■ **DATASET RECORDS**:
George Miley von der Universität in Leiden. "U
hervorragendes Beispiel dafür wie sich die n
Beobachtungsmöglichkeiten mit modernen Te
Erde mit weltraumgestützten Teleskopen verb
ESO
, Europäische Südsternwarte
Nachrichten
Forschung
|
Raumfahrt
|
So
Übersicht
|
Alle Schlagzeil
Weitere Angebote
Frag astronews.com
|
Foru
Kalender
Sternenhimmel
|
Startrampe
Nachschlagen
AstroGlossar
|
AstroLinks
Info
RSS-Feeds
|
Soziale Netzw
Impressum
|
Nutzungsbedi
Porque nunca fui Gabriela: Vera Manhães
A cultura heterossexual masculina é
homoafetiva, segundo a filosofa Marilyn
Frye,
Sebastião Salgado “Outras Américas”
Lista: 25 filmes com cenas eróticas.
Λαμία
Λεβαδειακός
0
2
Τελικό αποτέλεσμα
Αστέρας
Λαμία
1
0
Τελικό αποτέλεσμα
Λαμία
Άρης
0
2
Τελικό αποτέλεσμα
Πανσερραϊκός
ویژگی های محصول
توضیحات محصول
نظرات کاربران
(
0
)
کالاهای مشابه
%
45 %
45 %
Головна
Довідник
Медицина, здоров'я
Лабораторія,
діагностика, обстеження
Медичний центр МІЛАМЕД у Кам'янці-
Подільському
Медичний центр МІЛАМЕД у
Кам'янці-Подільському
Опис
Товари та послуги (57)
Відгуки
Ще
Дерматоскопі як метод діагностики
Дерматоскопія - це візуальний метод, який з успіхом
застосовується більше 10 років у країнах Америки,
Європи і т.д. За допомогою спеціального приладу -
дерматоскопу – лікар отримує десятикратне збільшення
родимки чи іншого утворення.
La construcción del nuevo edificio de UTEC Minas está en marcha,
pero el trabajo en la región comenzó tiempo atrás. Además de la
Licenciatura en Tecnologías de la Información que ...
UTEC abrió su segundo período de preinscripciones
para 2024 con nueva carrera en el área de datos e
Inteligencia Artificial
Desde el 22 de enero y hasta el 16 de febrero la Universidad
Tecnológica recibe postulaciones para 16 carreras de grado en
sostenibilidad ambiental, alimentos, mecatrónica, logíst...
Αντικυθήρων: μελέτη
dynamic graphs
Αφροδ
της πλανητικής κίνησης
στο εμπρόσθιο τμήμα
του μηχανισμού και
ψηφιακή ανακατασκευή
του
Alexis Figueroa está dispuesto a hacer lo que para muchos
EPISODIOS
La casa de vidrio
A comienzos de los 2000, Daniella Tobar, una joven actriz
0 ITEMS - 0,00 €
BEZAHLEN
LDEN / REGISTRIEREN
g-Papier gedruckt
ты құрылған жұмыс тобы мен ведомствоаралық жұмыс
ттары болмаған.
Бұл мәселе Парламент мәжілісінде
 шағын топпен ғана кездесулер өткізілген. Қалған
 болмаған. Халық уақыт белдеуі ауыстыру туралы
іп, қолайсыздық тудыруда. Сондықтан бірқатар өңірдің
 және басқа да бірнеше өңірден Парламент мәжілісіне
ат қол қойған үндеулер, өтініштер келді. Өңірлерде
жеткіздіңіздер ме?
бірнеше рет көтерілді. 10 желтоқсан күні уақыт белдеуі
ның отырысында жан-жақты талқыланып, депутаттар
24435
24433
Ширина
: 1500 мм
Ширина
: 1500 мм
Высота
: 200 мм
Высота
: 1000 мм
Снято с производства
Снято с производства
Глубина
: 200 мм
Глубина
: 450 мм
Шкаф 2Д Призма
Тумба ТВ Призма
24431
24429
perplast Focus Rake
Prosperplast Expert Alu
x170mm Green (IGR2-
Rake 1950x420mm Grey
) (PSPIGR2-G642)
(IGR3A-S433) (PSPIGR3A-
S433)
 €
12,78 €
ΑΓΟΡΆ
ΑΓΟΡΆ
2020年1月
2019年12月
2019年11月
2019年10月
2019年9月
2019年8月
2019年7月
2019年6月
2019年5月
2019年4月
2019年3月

■ **WORK REQUIRED**:
Your task is to transcribe, with no changes, only the lines of the listing above that lie between the line holding "sostenibilidad ambiental, alimentos, mecatrónica, logíst..." and the line holding "және басқа да", inclusive.

■ **RESPONSE TO THIS TASK**:
sostenibilidad ambiental, alimentos, mecatrónica, logíst...
Αντικυθήρων: μελέτη
dynamic graphs
Αφροδ
της πλανητικής κίνησης
στο εμπρόσθιο τμήμα
του μηχανισμού και
ψηφιακή ανακατασκευή
του
Alexis Figueroa está dispuesto a hacer lo que para muchos
EPISODIOS
La casa de vidrio
A comienzos de los 2000, Daniella Tobar, una joven actriz
0 ITEMS - 0,00 €
BEZAHLEN
LDEN / REGISTRIEREN
g-Papier gedruckt
ты құрылған жұмыс тобы мен ведомствоаралық жұмыс
ттары болмаған.
Бұл мәселе Парламент мәжілісінде
 шағын топпен ғана кездесулер өткізілген. Қалған
 болмаған. Халық уақыт белдеуі ауыстыру туралы
іп, қолайсыздық тудыруда. Сондықтан бірқатар өңірдің
 және басқа да бірнеше өңірден Парламент мәжілісіне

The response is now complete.